Pour ma part, j’étais triste, pour des raisons que je ne peux pas détailler ici. Mais triste. Sauf ce jour dingue où nous allâmes visiter le musée d’un certain Marius Vazeilles, dont je n’avais bien sûr jamais entendu parler. J’en ai gardé le souvenir que voici : des grandes salles, une lumière brune sur des vitrines où dormaient des épées romaines tombant en miettes. Peut-être ai-je rêvé. Je revois pourtant quantité de restes d’armées défuntes, ainsi que des morceaux de poteries, les traces d’un monde disparu.

Et c’est alors que l’enchantement fut complet. Car je rencontrais ce même jour le créateur du musée, Marius Vazeilles soi-même, et je compris pour la première fois de ma vie, je veux dire concrètement, les liens qui unissent les hommes par-delà le temps. Vazeilles en personne, et nul autre, avait fouillé la terre avant d’en exhumer les trésors. Ici, alentour, dans les environs de Meymac, où je posais le pied, d’autres humains avaient vécu jadis. On peut, on doit même appeler cela une révélation. Mais j’ai également le souvenir physique de Marius. C’était, pour le gosse que j’étais en tout cas, un géant de légende, venu tout droit de l’Iliade et de l’Odyssée.

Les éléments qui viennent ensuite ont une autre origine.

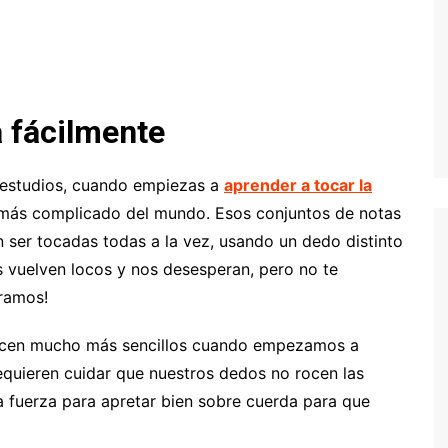
a fácilmente
s estudios, cuando empiezas a
aprender a tocar la
o más complicado del mundo. Esos conjuntos de notas
n ser tocadas todas a la vez, usando un dedo distinto
s vuelven locos y nos desesperan, pero no te
ramos!
recen mucho más sencillos cuando empezamos a
requieren cuidar que nuestros dedos no rocen las
a fuerza para apretar bien sobre cuerda para que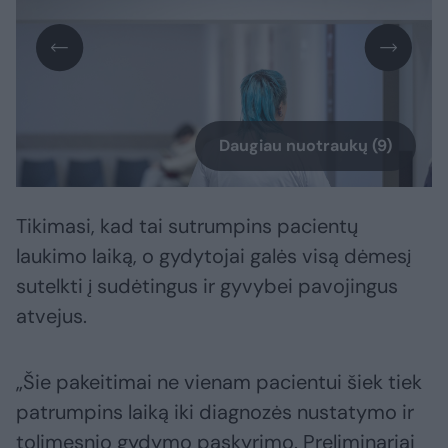
Daugiau nuotraukų (9)
Tikimasi, kad tai sutrumpins pacientų
laukimo laiką, o gydytojai galės visą dėmesį
sutelkti į sudėtingus ir gyvybei pavojingus
atvejus.
„Šie pakeitimai ne vienam pacientui šiek tiek
patrumpins laiką iki diagnozės nustatymo ir
tolimesnio gydymo paskyrimo. Preliminariai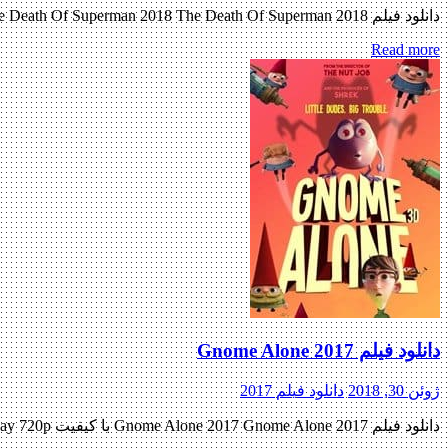
دانلود فیلم The Death Of Superman 2018 The Death Of Superman 2018 با کیفیت ۷۲۰p Web-dl پیش نمایش فیلم اضافه شد نسخه کم حجم و با کیفیت x265 اضافه شد کیفیت ۴۸۰p اضافه شد کیفیت […]
Read more
دانلود فیلم Gnome Alone 2017
ژوئن 30, 2018
دانلود فیلم 2017
دانلود فیلم Gnome Alone 2017 Gnome Alone 2017 با کیفیت BluRay 720p پیش نمایش فیلم اضافه شد نسخه کم حجم و با کیفیت x265 به زودی کیفیت ۴۸۰p اضافه شد کیفیت ۱۰۸۰p به زودی نسخه […]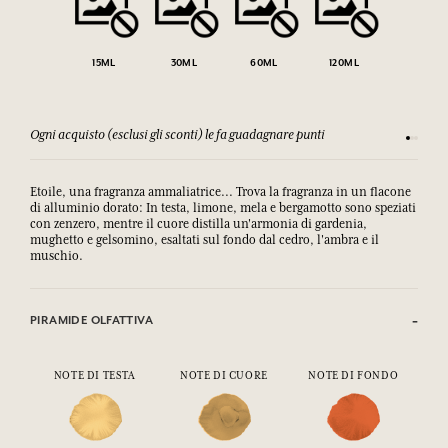
15ML
30ML
60ML
120ML
Ogni acquisto (esclusi gli sconti) le fa guadagnare punti
Consulta
Etoile, una fragranza ammaliatrice... Trova la fragranza in un flacone
di alluminio dorato: In testa, limone, mela e bergamotto sono speziati
con zenzero, mentre il cuore distilla un'armonia di gardenia,
mughetto e gelsomino, esaltati sul fondo dal cedro, l'ambra e il
muschio.
PIRAMIDE OLFATTIVA
NOTE DI TESTA
NOTE DI CUORE
NOTE DI FONDO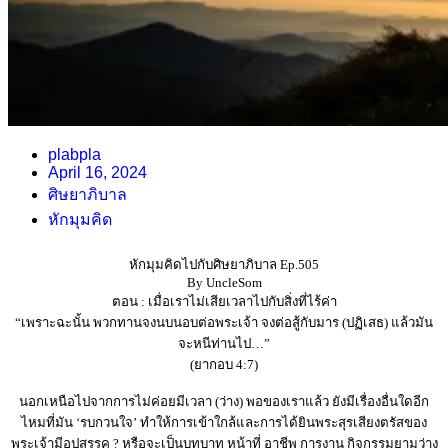
plabpla
April 16, 2024
ศิษยาภิบาล
หักมุมคิด
หักมุมคิดไปกับศิษยาภิบาล Ep.505
By UncleSom
ตอน : เมื่อเราไม่เสียเวลาไปกับสิ่งที่ไร้ค่า
“เพราะฉะนั้น พวกทานจงนบนอบต่อพระเจ้า จงต่อสู้กับมาร (ปฏิเสธ) แล้วมัน
จะหนีท่านไป…”
(ยากอบ 4:7)
นอกเหนือไปจากการไม่ค่อยมีเวลา (ว่าง) พอของเราแล้ว ยังมีเรื่องอื่นใดอีก
ไหมที่มัน ‘รบกวนใจ’ ทำให้การเข้าใกล้และการได้ยินพระสุรเสียงตรัสของ
พระเจ้ามีอุปสรรค ? หรือจะเป็นบทบาท หน้าที่ อาชีพ การงาน กิจกรรมยามว่าง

Il me semble qu’il portait un béret, ou une casquette. À coup sûr, il avait une barbe fournie, jupitérienne. Et il parlait, figurez-vous, en français que je comprenais ! J’ai su ce même jour qu’il avait dirigé le reboisement du plateau de Millevaches. Mais je dois avouer que je n’ai pas compris l’ampleur de l’entreprise. Le plateau, pour moi, c’était une clairière dans laquelle j’allais me gorger de myrtilles, et dans mon souvenir toujours, ce plateau est pentu, il n’est nullement plat. Quelqu’un peut-il m’expliquer ?

Pour clore cette journée folle, nous nous sommes retrouvés chez Marius, dans le parc qui entourait sa vaste maison. Où ? Je ne sais. Mais j’en fus marqué à tout jamais. Car le grand forestier avait planté là, côte à côte, des conifères venus du monde entier. Des lointaines Amériques, d’Asie centrale, du Chili, de Russie, de l’Atlas peut-être. Je venais de la banlieue parisienne, je n’avais rien vu de rien, j’étais d’une ignorance totale, et Marius m’offrait le monde et ses splendeurs, d’un seul coup d’oeil. Je me souviens des différences de taille entre ces arbres, de leurs couleurs si variées, de leur invraisemblable solidité. Et Marius parlait, parlait, parlait. J’ai sa voix dans mon oreille au moment où j’écris ces lignes. Il savait parler aux enfants. Il était grand.